[Material shown]

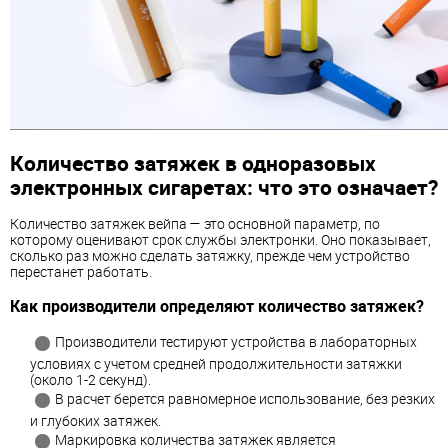
Количество затяжек в одноразовых
электронных сигаретах: что это означает?
Количество затяжек вейпа — это основной параметр, по
которому оценивают срок службы электронки. Оно показывает,
сколько раз можно сделать затяжку, прежде чем устройство
перестанет работать.
Как производители определяют количество затяжек?
Производители тестируют устройства в лабораторных
условиях с учетом средней продолжительности затяжки
(около 1-2 секунд).
В расчет берется равномерное использование, без резких
и глубоких затяжек.
Маркировка количества затяжек является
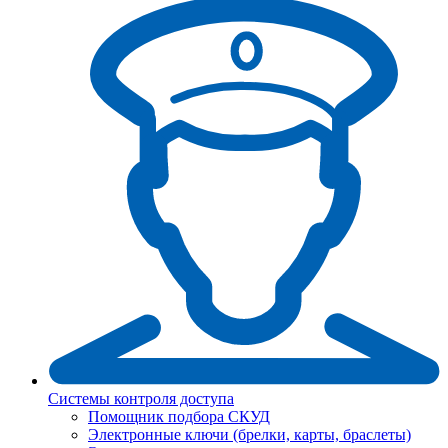
Системы контроля доступа
Помощник подбора СКУД
Электронные ключи (брелки, карты, браслеты)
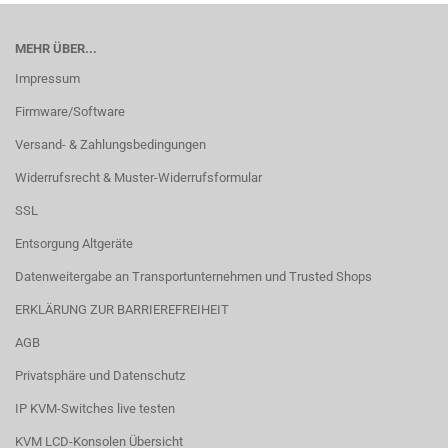
MEHR ÜBER...
Impressum
Firmware/Software
Versand- & Zahlungsbedingungen
Widerrufsrecht & Muster-Widerrufsformular
SSL
Entsorgung Altgeräte
Datenweitergabe an Transportunternehmen und Trusted Shops
ERKLÄRUNG ZUR BARRIEREFREIHEIT
AGB
Privatsphäre und Datenschutz
IP KVM-Switches live testen
KVM LCD-Konsolen Übersicht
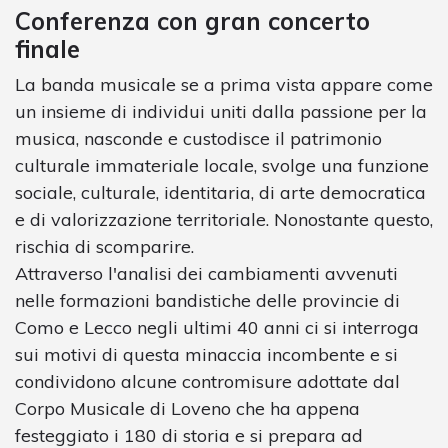
Conferenza con gran concerto
finale
La banda musicale se a prima vista appare come
un insieme di individui uniti dalla passione per la
musica, nasconde e custodisce il patrimonio
culturale immateriale locale, svolge una funzione
sociale, culturale, identitaria, di arte democratica
e di valorizzazione territoriale. Nonostante questo,
rischia di scomparire.
Attraverso l'analisi dei cambiamenti avvenuti
nelle formazioni bandistiche delle provincie di
Como e Lecco negli ultimi 40 anni ci si interroga
sui motivi di questa minaccia incombente e si
condividono alcune contromisure adottate dal
Corpo Musicale di Loveno che ha appena
festeggiato i 180 di storia e si prepara ad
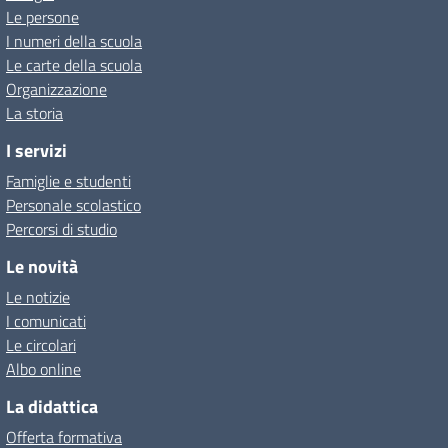
Le persone
I numeri della scuola
Le carte della scuola
Organizzazione
La storia
I servizi
Famiglie e studenti
Personale scolastico
Percorsi di studio
Le novità
Le notizie
I comunicati
Le circolari
Albo online
La didattica
Offerta formativa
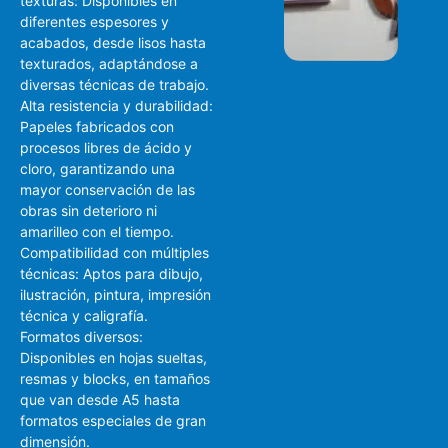
texturas: Disponibles en
diferentes espesores y
acabados, desde lisos hasta
texturados, adaptándose a
diversas técnicas de trabajo.
Alta resistencia y durabilidad:
Papeles fabricados con
procesos libres de ácido y
cloro, garantizando una
mayor conservación de las
obras sin deterioro ni
amarilleo con el tiempo.
Compatibilidad con múltiples
técnicas: Aptos para dibujo,
ilustración, pintura, impresión
técnica y caligrafía.
Formatos diversos:
Disponibles en hojas sueltas,
resmas y blocks, en tamaños
que van desde A5 hasta
formatos especiales de gran
dimensión.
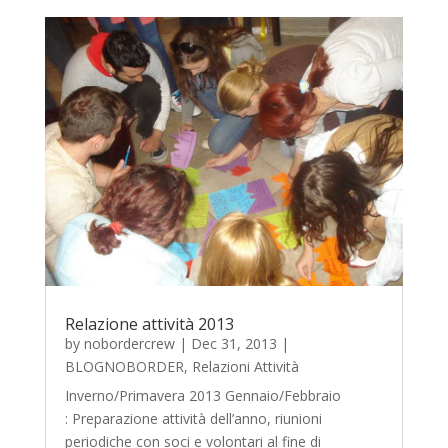
Relazione attività 2013
by
nobordercrew
|
Dec 31, 2013
|
BLOGNOBORDER
,
Relazioni Attività
Inverno/Primavera 2013 Gennaio/Febbraio
: Preparazione attività dell’anno, riunioni
periodiche con soci e volontari al fine di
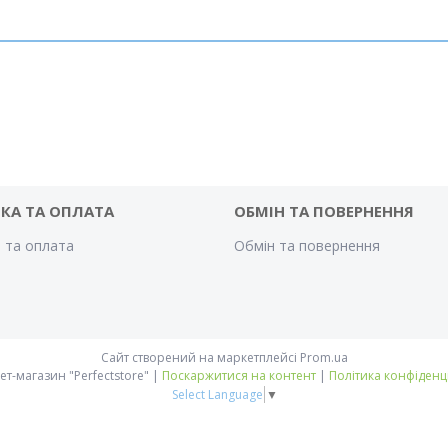
КА ТА ОПЛАТА
ОБМІН ТА ПОВЕРНЕННЯ
 та оплата
Обмін та повернення
Сайт створений на маркетплейсі
Prom.ua
Інтернет-магазин "Perfectstore" |
Поскаржитися на контент
|
Політика конфіденц
Select Language
▼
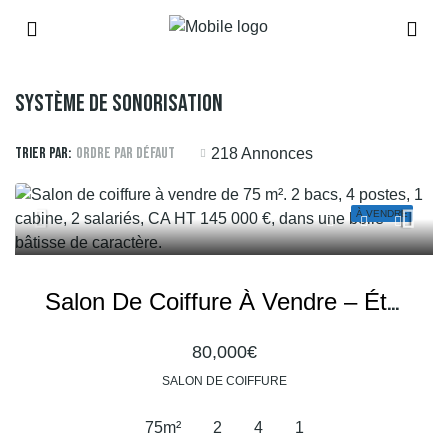
Système De Sonorisation
Trier par:
Ordre par défaut
218 Annonces
À VENDRE
Salon De Coiffure À Vendre – Établissement Récent Dans Une Bâtisse De Caractère
80,000€
SALON DE COIFFURE
75
m²
2
4
1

[/Material shown]

**Work item**
From the records above, pull every line that has the string "culturale" and copy it.

**Completed task**
culturale immateriale locale, svolge una funzione
sociale, culturale, identitaria, di arte democratica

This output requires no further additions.